Carl splits, returns to his native Miami where he acquires a knackered taco truck and hits the road selling Cuban sandwiches to lines of ecstatic Louisianan and Texan locals. “I get to touch people’s lives with what I do,” he tells his estranged son, “And I love it.” We have divergent paradigms here. Adam is God-like, faintly absurd (at one stage he tries to suffocate himself using a sous-vide bag) and cares about nobody but himself, while Carl is generous, open-hearted and nourishing. Movie chefs have always tended to be creatures of extremes, driven to madness or saintliness by their calling. In the last 30 years, the kitchen has become a laboratory of human transformation.
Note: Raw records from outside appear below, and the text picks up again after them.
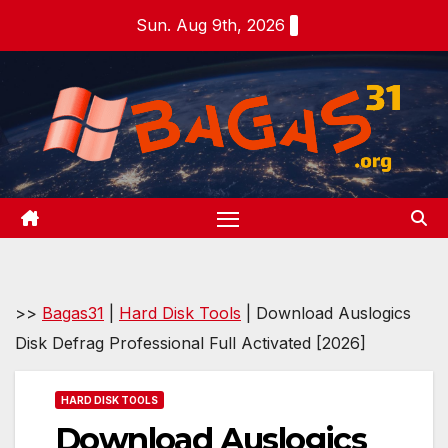
Skip
Sun. Aug 9th, 2026
to
content
>>
Bagas31
|
Hard Disk Tools
|
Download Auslogics
Disk Defrag Professional Full Activated [2026]
HARD DISK TOOLS
Download Auslogics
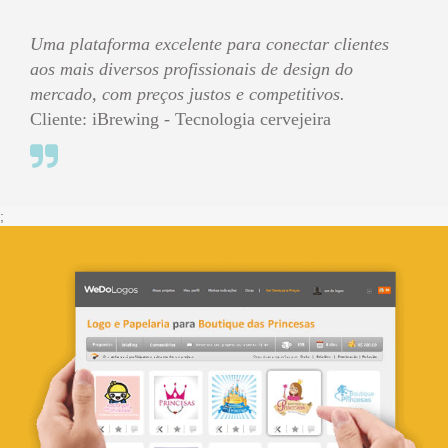
Uma plataforma excelente para conectar clientes
aos mais diversos profissionais de design do
mercado, com preços justos e competitivos.
Cliente: iBrewing - Tecnologia cervejeira
;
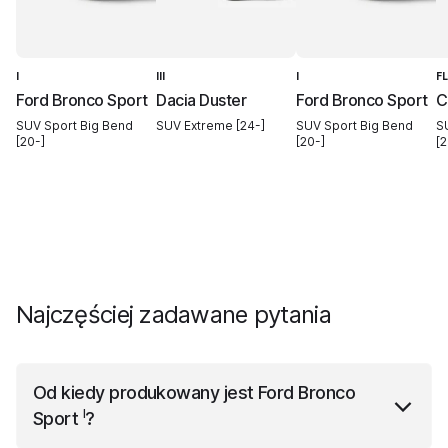
I
III
I
F
Ford Bronco Sport
Dacia Duster
Ford Bronco Sport
C
SUV Sport Big Bend
SUV Extreme [24-]
SUV Sport Big Bend
S
[20-]
[20-]
[2
Najczęściej zadawane pytania
Od kiedy produkowany jest
Ford Bronco
I
Sport
?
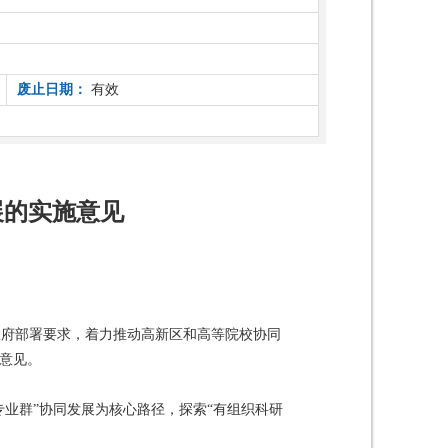
废止日期：
有效
展的实施意见
政府部署要求，着力推动高新区和高等院校协同
意见。
专业群”协同发展为核心路径，探索“有组织科研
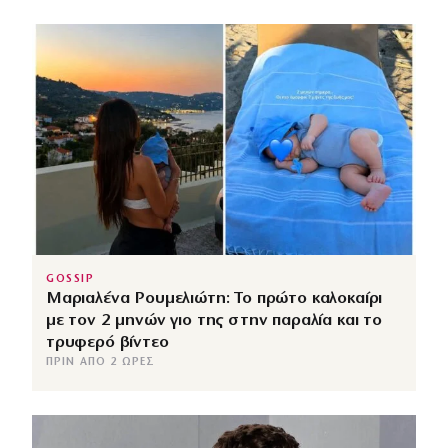
GOSSIP
Μαριαλένα Ρουμελιώτη: Το πρώτο καλοκαίρι
με τον 2 μηνών γιο της στην παραλία και το
τρυφερό βίντεο
ΠΡΙΝ ΑΠΌ 2 ΏΡΕΣ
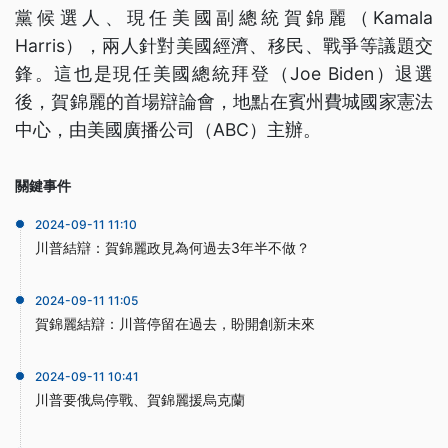
黨候選人、現任美國副總統賀錦麗（Kamala
Harris），兩人針對美國經濟、移民、戰爭等議題交
鋒。這也是現任美國總統拜登（Joe Biden）退選
後，賀錦麗的首場辯論會，地點在賓州費城國家憲法
中心，由美國廣播公司（ABC）主辦。
關鍵事件
2024-09-11 11:10
川普結辯：賀錦麗政見為何過去3年半不做？
2024-09-11 11:05
賀錦麗結辯：川普停留在過去，盼開創新未來
2024-09-11 10:41
川普要俄烏停戰、賀錦麗援烏克蘭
Juliette Binoche prepares sweet nothings in ‘Chocolat’ (AP)

In Pope Francis’s favourite movie, Babette’s Feast (1987), adapted and directed by Gabriel Axel from the story by Karen Blixen, Stéphane Audran plays a buttoned-up Frenchwoman who comes to work gratis for two elderly sisters in a religious community in chilly 1870s Jutland. She has effectively exiled herself from her old life as head chef at the Café Anglais in Paris.
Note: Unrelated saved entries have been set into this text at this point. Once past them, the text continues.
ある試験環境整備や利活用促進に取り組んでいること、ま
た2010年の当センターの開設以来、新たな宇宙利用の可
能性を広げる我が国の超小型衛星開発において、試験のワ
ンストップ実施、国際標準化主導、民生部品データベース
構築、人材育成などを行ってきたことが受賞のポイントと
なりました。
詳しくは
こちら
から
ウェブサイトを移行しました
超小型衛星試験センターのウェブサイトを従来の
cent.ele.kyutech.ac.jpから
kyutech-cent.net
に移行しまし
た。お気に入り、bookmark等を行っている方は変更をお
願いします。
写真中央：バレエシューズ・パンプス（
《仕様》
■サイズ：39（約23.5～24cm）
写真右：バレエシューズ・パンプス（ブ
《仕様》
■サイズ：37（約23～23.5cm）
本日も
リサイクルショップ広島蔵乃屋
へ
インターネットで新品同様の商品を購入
Babette wins 10,000 francs on the Lottery – but rather than return to the beau monde, she blows the lot on a banquet for the locals, who have never experienced such luxury before. The feast brings a kind of secular redemption to the community, a transformation from suspicion to joy. Babette is hailed as something more than a cook. “In paradise,” one sister tells her, “you will be the great artist God meant you to be.”

Like Water for Chocolate, Alfonso Arau’s 1991 movie of Laura Esquivel’s novel, takes to extremes the female-cook-as-transformer. Tita, the family’s youngest sister, bakes a wedding cake for her sister, Rosaura, and her husband Pedro, whom Tita should be marrying: her tears drop into the cake mix, and everyone who eats it at the wedding pukes up or suffers amorous yearnings. When she cooks another meal, a year later, her eldest sister becomes inflamed with lust and, while taking a shower, is abducted, naked and astride his horse, by an opportunistic soldier of the revolution. Whatever was in the recipe?

The 1987 film ‘Babette’s Feast’ (Rex)

A diluted version of the theme was offered in Chocolat (2000) where, in 1950s Gascony, Juliette Binoche, goes head-to-head with the church and the mayor in starting up a chocolate shop at the beginning of Lent. She seems to know, quasi-mystically, what’s good for the townsfolk – mostly, chocolate is the answer, whether for spiritually repression or sexual frustration.

In No Reservations (2007), Catherine Zeta-Jones starts out as a hard-as-nails, intimidating Manhattan super-chef, who has to learn to be vulnerable so that handsome hunk Aaron Eckhart can enter her life (and take over her job).

Meanwhile, Helen Mirren, playing the Michelin-starred matron last year in The Hundred-Foot Journey, single-handedly healed racist/immigrant tensions in the French countryside by helping her Indian neighbour (and rival) to cook an omelette. When it comes to testing human character, you can forget the high school, the army or the superhero league: in modern movies, the kitchen is a more reliable index of who you are.